▶ Work to be completed:
Take the line with "移せるような小さな仕掛けや場を用意すること。 日常か" and all lines after it, through the end of the records below, and repeat them exactly.

*** The input ***

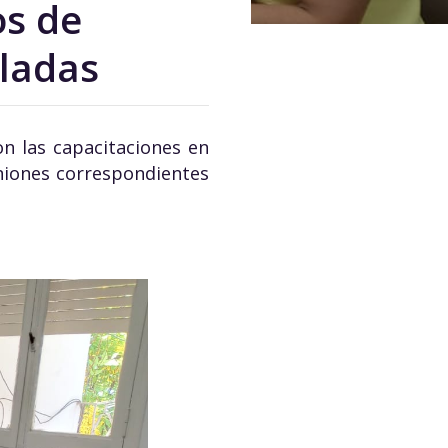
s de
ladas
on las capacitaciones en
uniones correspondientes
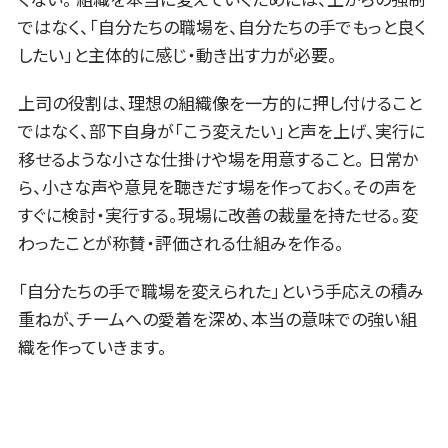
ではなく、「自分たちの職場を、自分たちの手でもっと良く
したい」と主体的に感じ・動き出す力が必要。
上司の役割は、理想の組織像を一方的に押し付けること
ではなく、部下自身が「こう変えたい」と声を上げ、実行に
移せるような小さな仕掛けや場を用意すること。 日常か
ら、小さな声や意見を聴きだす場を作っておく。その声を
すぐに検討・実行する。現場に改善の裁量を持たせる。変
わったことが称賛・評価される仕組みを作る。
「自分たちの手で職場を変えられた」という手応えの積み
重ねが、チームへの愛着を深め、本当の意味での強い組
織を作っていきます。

***

▶ Answer below:
移せるような小さな仕掛けや場を用意すること。 日常か
ら、小さな声や意見を聴きだす場を作っておく。その声を
すぐに検討・実行する。現場に改善の裁量を持たせる。変
わったことが称賛・評価される仕組みを作る。
「自分たちの手で職場を変えられた」という手応えの積み
重ねが、チームへの愛着を深め、本当の意味での強い組
織を作っていきます。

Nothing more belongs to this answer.